## REQUIRED ACTION
Please return every line of the records below that contains the word "Sony".

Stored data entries
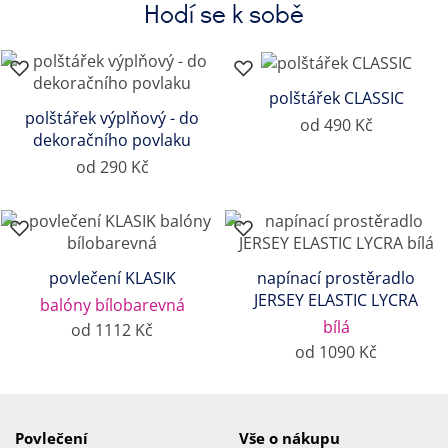
Hodí se k sobě
polštářek CLASSIC
polštářek výplňový - do
od 490 Kč
dekoračního povlaku
od 290 Kč
povlečení KLASIK
napínací prostěradlo
JERSEY ELASTIC LYCRA
balóny bílobarevná
bílá
od 1112 Kč
od 1090 Kč
Povlečení
Vše o nákupu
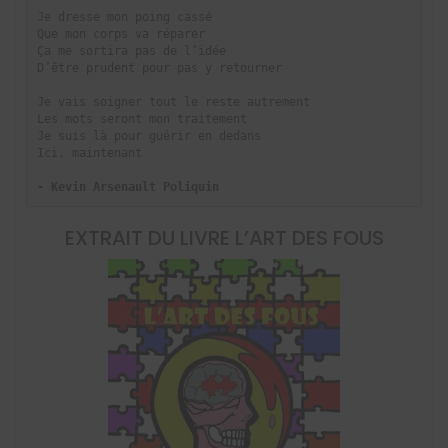
Je dresse mon poing cassé

Que mon corps va réparer

Ça me sortira pas de l’idée

D’être prudent pour pas y retourner

Je vais soigner tout le reste autrement

Les mots seront mon traitement

Je suis là pour guérir en dedans

Ici, maintenant

- Kevin Arsenault Poliquin
EXTRAIT DU LIVRE
L’ART DES FOUS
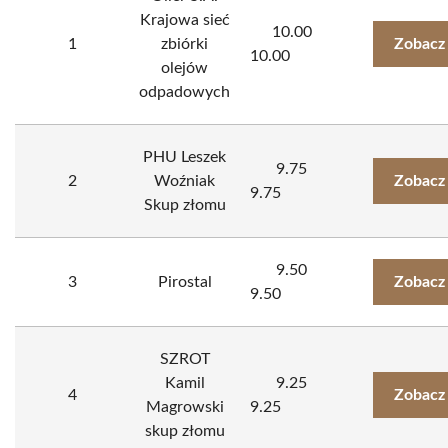
Krajowa sieć
10.00
1
zbiórki
Zobacz
10.00
olejów
odpadowych
PHU Leszek
9.75
2
Woźniak
Zobacz
9.75
Skup złomu
9.50
3
Pirostal
Zobacz
9.50
SZROT
Kamil
9.25
4
Zobacz
Magrowski
9.25
skup złomu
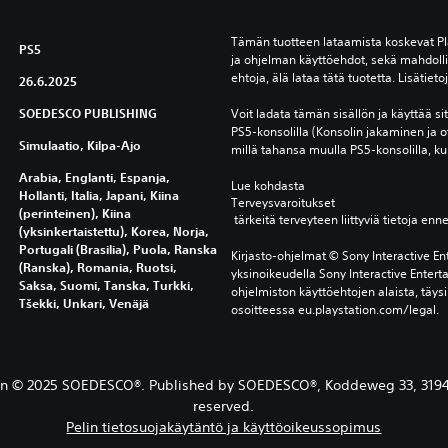
Tämän tuotteen lataamista koskevat Pl
PS5
ja ohjelman käyttöehdot, sekä mahdollis
ehtoja, älä lataa tätä tuotetta. Lisätiet
26.6.2025
SOEDESCO PUBLISHING
Voit ladata tämän sisällön ja käyttää sitä 
PS5-konsolilla (Konsolin jakaminen ja o
Simulaatio, Kilpa-Ajo
millä tahansa muulla PS5-konsolilla, kun
Arabia, Englanti, Espanja,
Lue kohdasta 
Hollanti, Italia, Japani, Kiina
Terveysvaroitukset
(perinteinen), Kiina
 tärkeitä terveyteen liittyviä tietoja enn
(yksinkertaistettu), Korea, Norja,
Portugali (Brasilia), Puola, Ranska
Kirjasto-ohjelmat © Sony Interactive Ent
(Ranska), Romania, Ruotsi,
yksinoikeudella Sony Interactive Entert
Saksa, Suomi, Tanska, Turkki,
ohjelmiston käyttöehtojen alaista, täysi
Tšekki, Unkari, Venäjä
osoitteessa eu.playstation.com/legal.
tion © 2025 SOEDESCO®. Published by SOEDESCO®, Koddeweg 33, 3194 D
reserved.
Pelin tietosuojakäytäntö ja käyttöoikeussopimus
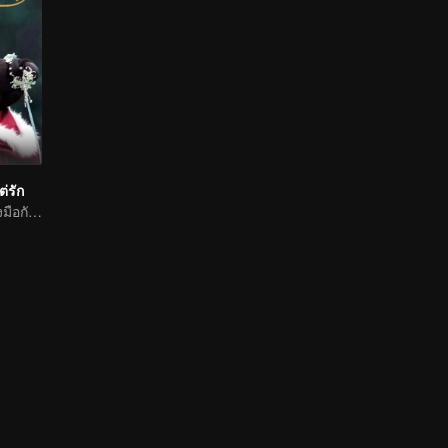
ต่รัก
สวีเจิ้งซีเมิ่งจื่ออี้จูงมือกันหวานฉ่ำ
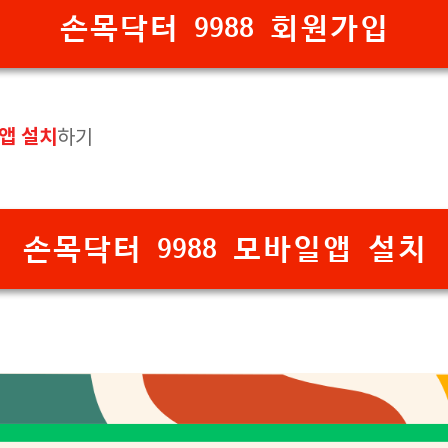
손목닥터 9988 회원가입
앱 설치
하기
손목닥터 9988 모바일앱 설치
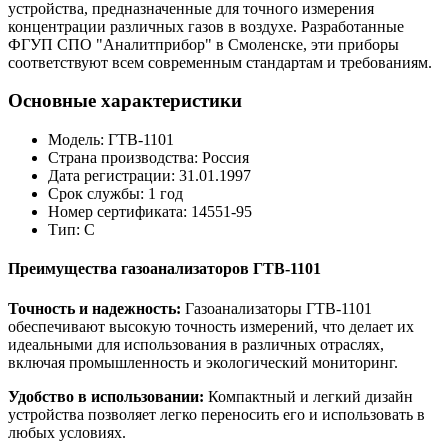
устройства, предназначенные для точного измерения
концентрации различных газов в воздухе. Разработанные
ФГУП СПО "Аналитприбор" в Смоленске, эти приборы
соответствуют всем современным стандартам и требованиям.
Основные характеристики
Модель: ГТВ-1101
Страна производства: Россия
Дата регистрации: 31.01.1997
Срок службы: 1 год
Номер сертификата: 14551-95
Тип: С
Преимущества газоанализаторов ГТВ-1101
Точность и надежность:
Газоанализаторы ГТВ-1101
обеспечивают высокую точность измерений, что делает их
идеальными для использования в различных отраслях,
включая промышленность и экологический мониторинг.
Удобство в использовании:
Компактный и легкий дизайн
устройства позволяет легко переносить его и использовать в
любых условиях.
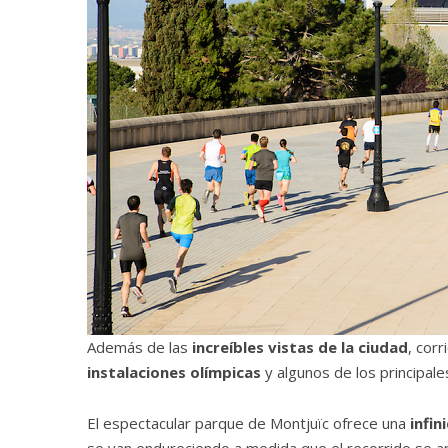
Además de las
increíbles vistas de la ciudad
, cor
instalaciones olímpicas
y algunos de los principale
El espectacular parque de Montjuïc ofrece una
infi
se van endureciendo a medida que el recorrido se apro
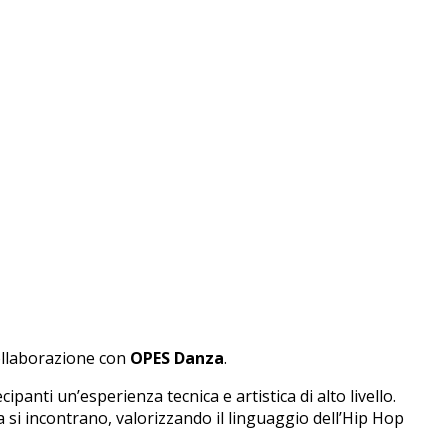
collaborazione con
OPES Danza
.
ipanti un’esperienza tecnica e artistica di alto livello.
 si incontrano, valorizzando il linguaggio dell’Hip Hop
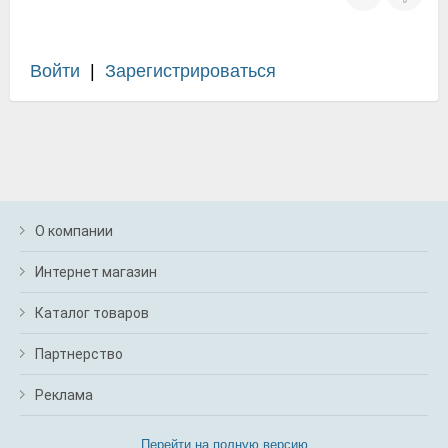
Войти
|
Зарегистрироваться
О компании
Интернет магазин
Каталог товаров
Партнерство
Реклама
Перейти на полную версию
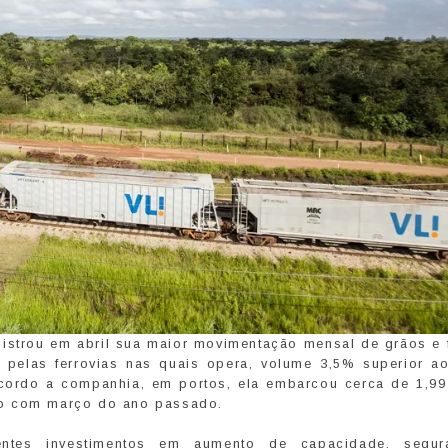
egistrou em abril sua maior movimentação mensal de grãos e 
 pelas ferrovias nas quais opera, volume 3,5% superior ao
ordo a companhia, em portos, ela embarcou cerca de 1,99
ão com março do ano passado.
entes investimentos em aumento de capacidade, segur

## WORKED SOLUTION
Kirjasto-ohjelmat © Sony Interactive Ent
yksinoikeudella Sony Interactive Entert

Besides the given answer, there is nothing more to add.